** INPUT RECORDS **
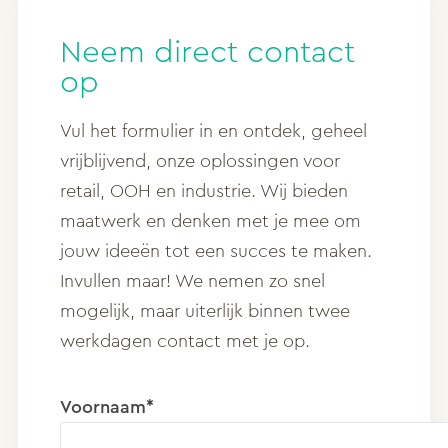
Neem direct contact
op
Vul het formulier in en ontdek, geheel
vrijblijvend, onze oplossingen voor
retail, OOH en industrie. Wij bieden
maatwerk en denken met je mee om
jouw ideeën tot een succes te maken.
Invullen maar! We nemen zo snel
mogelijk, maar uiterlijk binnen twee
werkdagen contact met je op.
Voornaam*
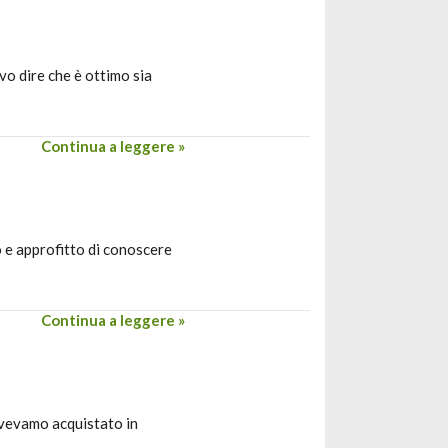
vo dire che è ottimo sia
Continua a leggere »
o e approfitto di conoscere
Continua a leggere »
avevamo acquistato in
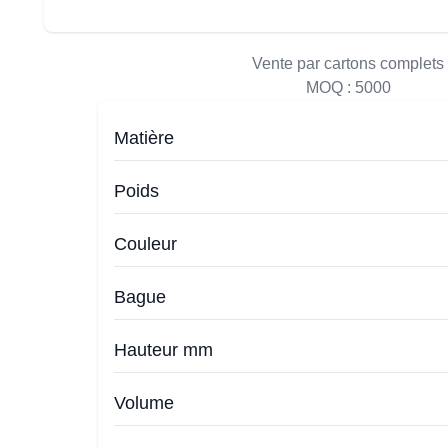
Vente par cartons complets
MOQ :
5000
Matière
Poids
Couleur
Bague
Hauteur mm
Volume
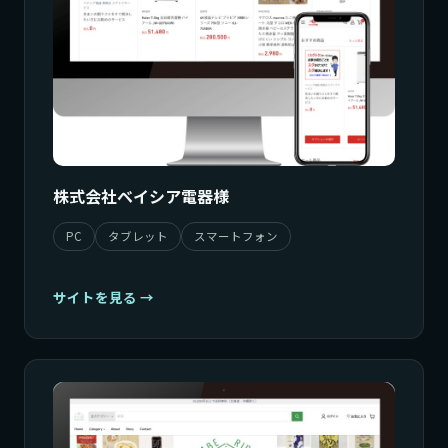
株式会社ベイシア電器様
PC
タブレット
スマートフォン
サイトを見る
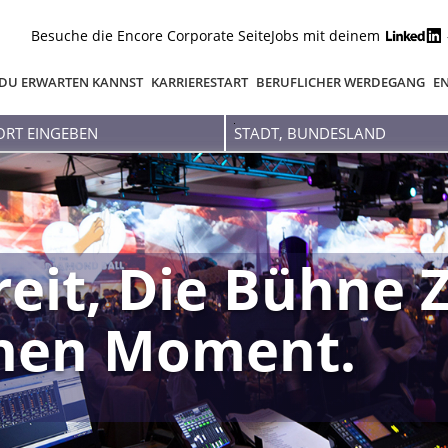
Besuche die Encore Corporate Seite
Jobs mit deinem
DU ERWARTEN KANNST
KARRIERESTART
BERUFLICHER WERDEGANG
EN
Stadt,
Bundesland
reit, Die Bühne 
inen Moment.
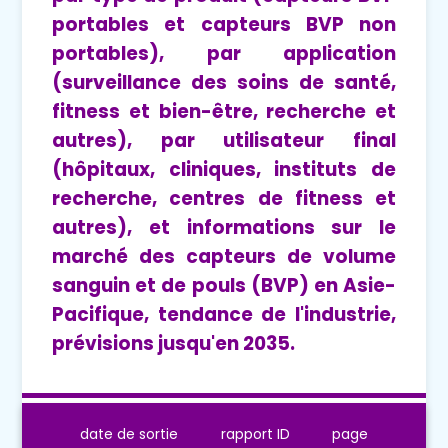
portables et capteurs BVP non
portables), par application
(surveillance des soins de santé,
fitness et bien-être, recherche et
autres), par utilisateur final
(hôpitaux, cliniques, instituts de
recherche, centres de fitness et
autres), et informations sur le
marché des capteurs de volume
sanguin et de pouls (BVP) en Asie-
Pacifique, tendance de l'industrie,
prévisions jusqu'en 2035.
date de sortie
rapport ID
page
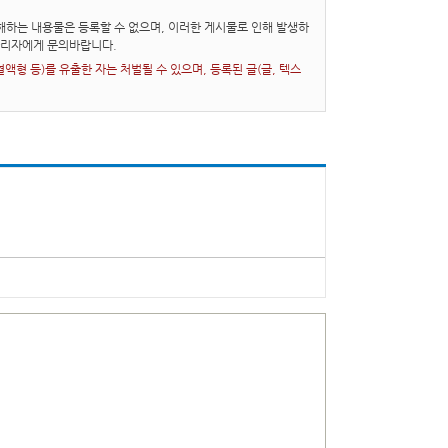
하는 내용물은 등록할 수 없으며, 이러한 게시물로 인해 발생하
관리자에게 문의바랍니다.
형 등)를 유출한 자는 처벌될 수 있으며, 등록된 글(글, 텍스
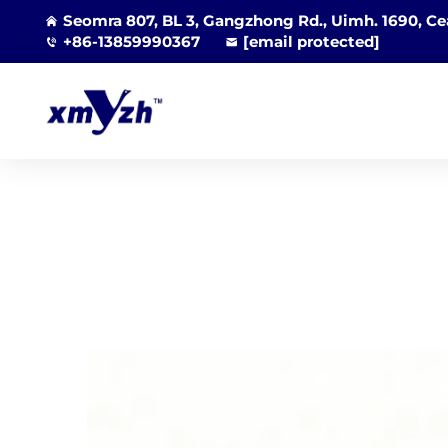
Seomra 807, BL 3, Gangzhong Rd., Uimh. 1690, Cea
+86-13859990367
[email protected]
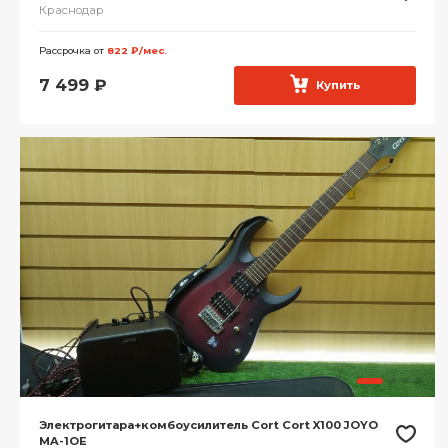
Краснодар
Рассрочка от
822 ₽/мес.
7 499
₽
Купить
Электрогитара+комбоусилитель Cort Cort X100 JOYO
MA-1OE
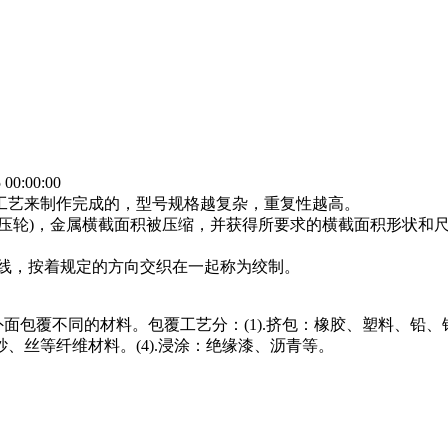
0:00:00
工艺来制作完成的，型号规格越复杂，重复性越高。
具(压轮)，金属横截面积被压缩，并获得所要求的横截面积形状和
单线，按着规定的方向交织在一起称为绞制。
包覆不同的材料。包覆工艺分：(1).挤包：橡胶、塑料、铅、铝等
、丝等纤维材料。(4).浸涂：绝缘漆、沥青等。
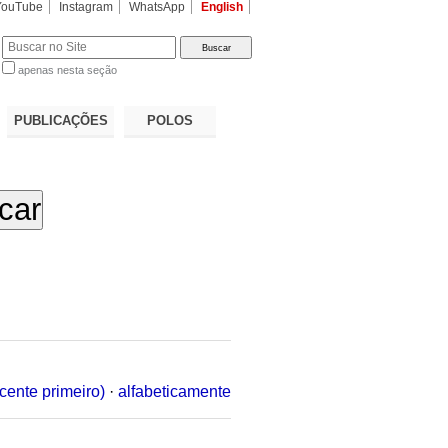
YouTube
Instagram
WhatsApp
English
apenas nesta seção
a…
PUBLICAÇÕES
POLOS
cente primeiro)
·
alfabeticamente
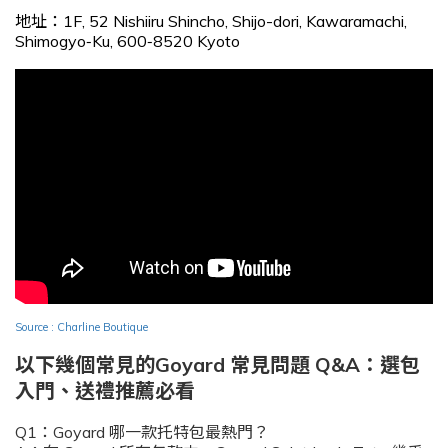
地址：1F, 52 Nishiiru Shincho, Shijo-dori, Kawaramachi,
Shimogyo‑Ku, 600‑8520 Kyoto
Source : Charline Boutique
以下幾個常見的Goyard 常見問題 Q&A：選包
入門、送禮推薦必看
Q1：Goyard 哪一款托特包最熱門？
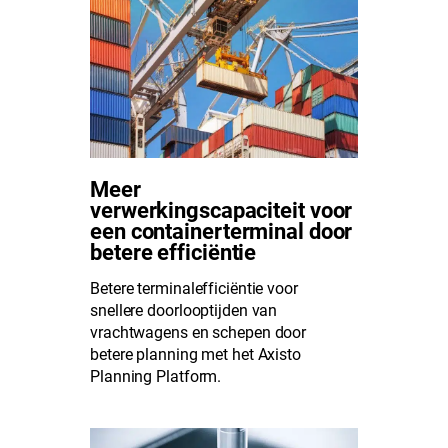
Meer
verwerkingscapaciteit voor
een containerterminal door
betere efficiëntie
Betere terminalefficiëntie voor
snellere doorlooptijden van
vrachtwagens en schepen door
betere planning met het Axisto
Planning Platform.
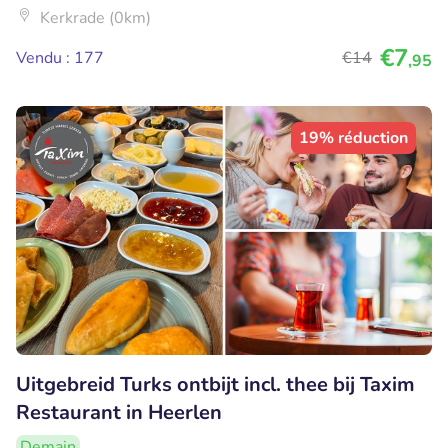
Kerkrade (0km)
€7
Vendu : 177
€14
,95
19% réduction
Uitgebreid Turks ontbijt incl. thee bij Taxim
Restaurant in Heerlen
Demain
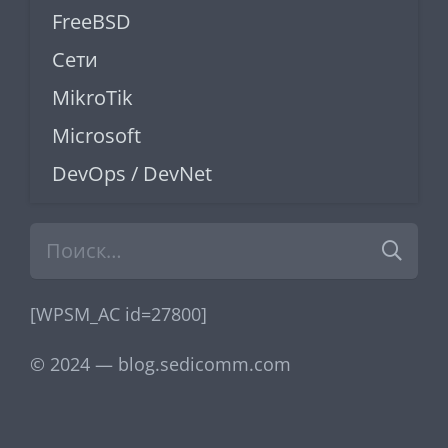
FreeBSD
Сети
MikroTik
Microsoft
DevOps / DevNet
Найти:
[WPSM_AC id=27800]
© 2024 — blog.sedicomm.com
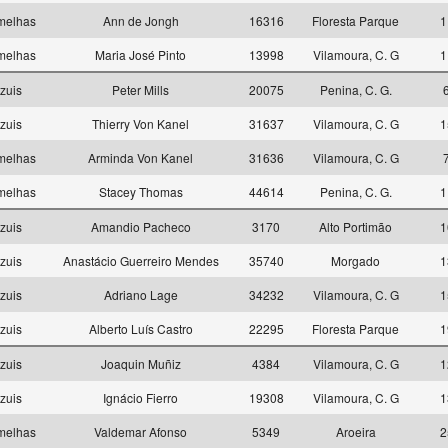
melhas
Ann de Jongh
16316
Floresta Parque
1
melhas
Maria José Pinto
13998
Vilamoura, C. G
1
zuis
Peter Mills
20075
Penina, C. G.
zuis
Thierry Von Kanel
31637
Vilamoura, C. G
1
melhas
Arminda Von Kanel
31636
Vilamoura, C. G
melhas
Stacey Thomas
44614
Penina, C. G.
1
zuis
Amandio Pacheco
3170
Alto Portimão
1
zuis
Anastácio Guerreiro Mendes
35740
Morgado
1
zuis
Adriano Lage
34232
Vilamoura, C. G
1
zuis
Alberto Luís Castro
22295
Floresta Parque
1
zuis
Joaquin Muñiz
4384
Vilamoura, C. G
1
zuis
Ignácio Fierro
19308
Vilamoura, C. G
1
melhas
Valdemar Afonso
5349
Aroeira
2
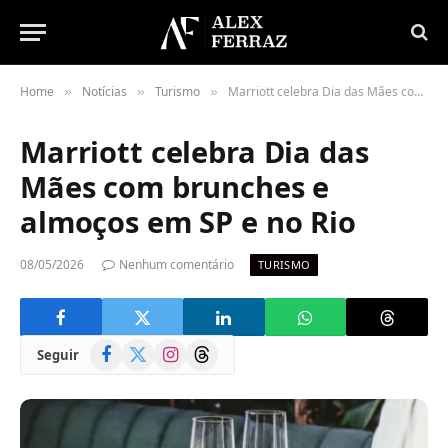
Home
Notícias
Turismo
Marriott celebra Dia das Mães com brunches e almoços em SP e no Rio
»
»
»
Marriott celebra Dia das
Mães com brunches e
almoços em SP e no Rio
08/05/2026
Nenhum comentário
TURISMO
Facebook
X
Instagram
Threads
Seguir
(Twitter)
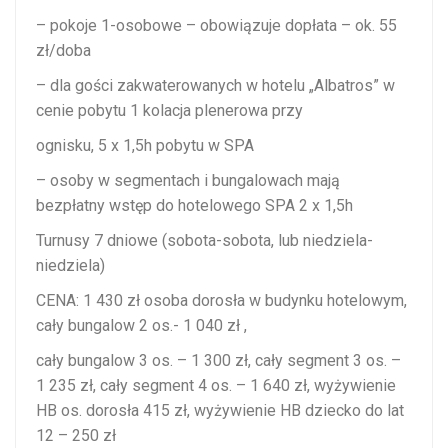
– pokoje 1-osobowe – obowiązuje dopłata – ok. 55
zł/doba
– dla gości zakwaterowanych w hotelu „Albatros” w
cenie pobytu 1 kolacja plenerowa przy
ognisku, 5 x 1,5h pobytu w SPA
– osoby w segmentach i bungalowach mają
bezpłatny wstęp do hotelowego SPA 2 x 1,5h
Turnusy 7 dniowe (sobota-sobota, lub niedziela-
niedziela)
CENA: 1 430 zł osoba dorosła w budynku hotelowym,
cały bungalow 2 os.- 1 040 zł ,
cały bungalow 3 os. – 1 300 zł, cały segment 3 os. –
1 235 zł, cały segment 4 os. – 1 640 zł, wyżywienie
HB os. dorosła 415 zł, wyżywienie HB dziecko do lat
12 – 250 zł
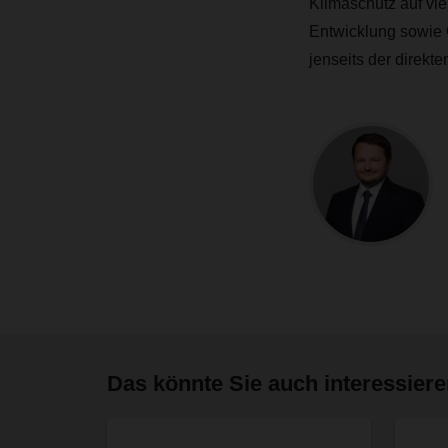
Klimaschutz auf vie
Entwicklung sowie C
jenseits der direkt
Das könnte Sie auch interessier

** PROBLEM STATEMENT **
Please leave out the pictures while you copy exactly the lines from the one containing "dla gości zakwaterowanych" through the end of the records.

** SOLUTION FOR THIS EXERCISE **
– dla gości zakwaterowanych w hotelu „Albatros” w
cenie pobytu 1 kolacja plenerowa przy
ognisku, 5 x 1,5h pobytu w SPA
– osoby w segmentach i bungalowach mają
bezpłatny wstęp do hotelowego SPA 2 x 1,5h
Turnusy 7 dniowe (sobota-sobota, lub niedziela-
niedziela)
CENA: 1 430 zł osoba dorosła w budynku hotelowym,
cały bungalow 2 os.- 1 040 zł ,
cały bungalow 3 os. – 1 300 zł, cały segment 3 os. –
1 235 zł, cały segment 4 os. – 1 640 zł, wyżywienie
HB os. dorosła 415 zł, wyżywienie HB dziecko do lat
12 – 250 zł
Klimaschutz auf vie
Entwicklung sowie C
jenseits der direkt
Das könnte Sie auch interessier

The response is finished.